Squamous Cell Carcinoma and Basal Cell Carcinoma are two other prevalent skin cancers.
Basal Cell Carcinoma is the most common and if caught in early stages is almost 100% curable. Look out for an irritated or red patch, a shiny nodule or pinkish growth, or even a lesion with a crusted, indented center. In dark haired people they can even be confused with a mole. Most importantly look for white-yellow waxy appearing scar like area with abnormal borders. This can indicate that the tumor underneath is larger than it appears.

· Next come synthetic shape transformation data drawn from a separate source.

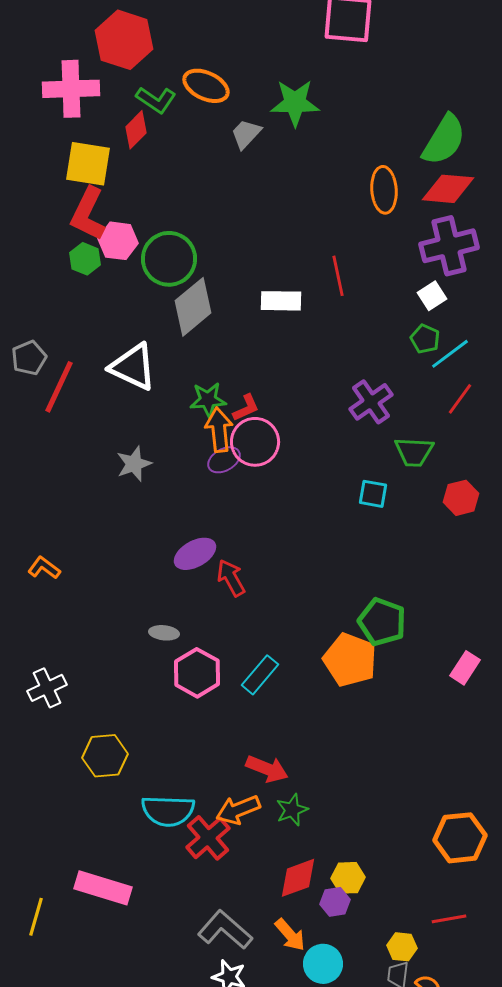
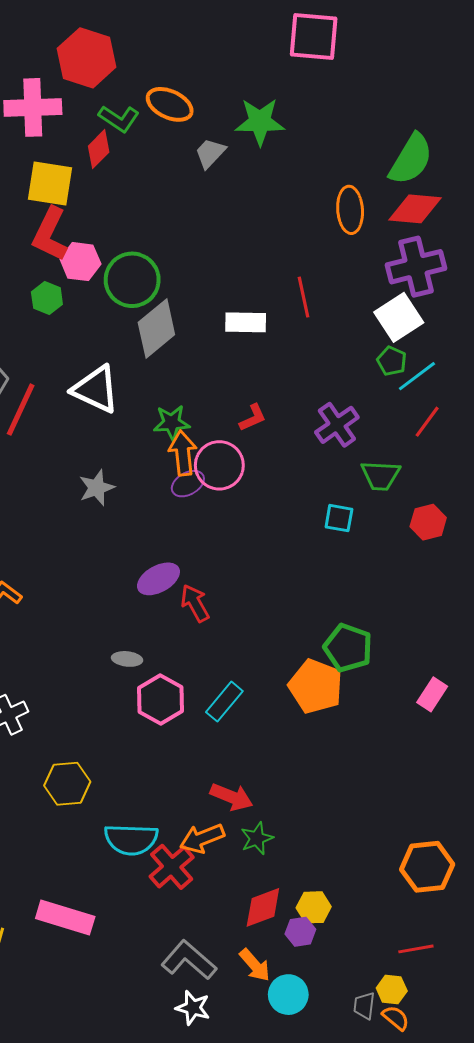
green hexagon: (85, 259) -> (47, 298), moved
white square: (432, 296) -> (399, 317), size x1.6
red L-shape: (246, 408) -> (253, 418), moved
yellow hexagon: (402, 947) -> (392, 989), moved

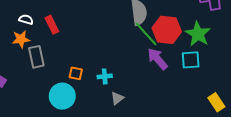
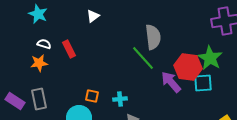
red hexagon: (167, 30) -> (188, 67), moved
green line: (146, 34) -> (143, 58), moved
gray rectangle: (36, 57) -> (39, 99), moved

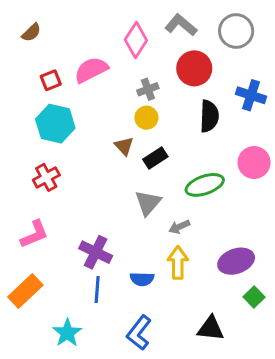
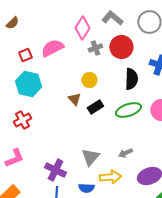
gray cross: (148, 89) -> (95, 48), moved
green ellipse: (205, 185) -> (128, 110), moved
gray triangle: (148, 203) -> (90, 157), moved
gray arrow: (179, 227) -> (125, 153), moved
yellow arrow: (178, 263) -> (110, 177), turned 85

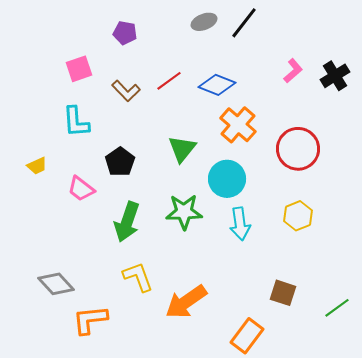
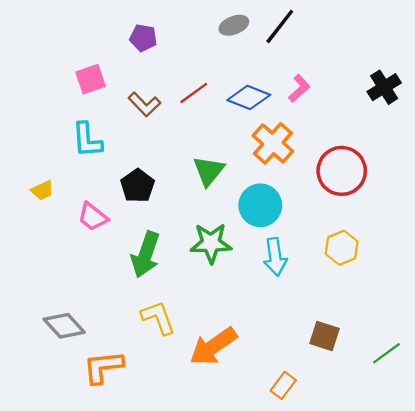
pink L-shape: (293, 71) -> (299, 88), moved
orange rectangle: (247, 336) -> (283, 385), size x0.7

Squamous Cell Carcinoma is the second most common skin cancer. As with other skin cancers increased sun exposure increases risk of development. Many of these (40-60%) cancers begin as precancerous growths known as Actinic Keratoses or Solar Keratoses that range in size from 1mm to 1 inch and in color from brown to red. 2-10%of Actinic Keratoses progress to Squamous Cell Carcinoma. The carcinoma typically appears as persistent roughened and thick scaly occasionally bleeding patch. They can be mistaken for warts or skin ulcerations that don’t heal as expected.
To accurately diagnose a skin lesion a biopsy is taken. If it is small enough, then the entire lesion is usually excised. If it is a larger lesion, then a 2-millimeter punch biopsy is done. The lesion is then sent to the lab which reports on it in 3-5 days. This will dictate care from that point on.
This article has provided some basic information on what to look for. Do not try to be your own expert. Have a professional examine these questionable lesions.
For prevention, remember, “Slip-Slop-Slap”. Slip on a shirt, slop on sunscreen, and slap on a hat.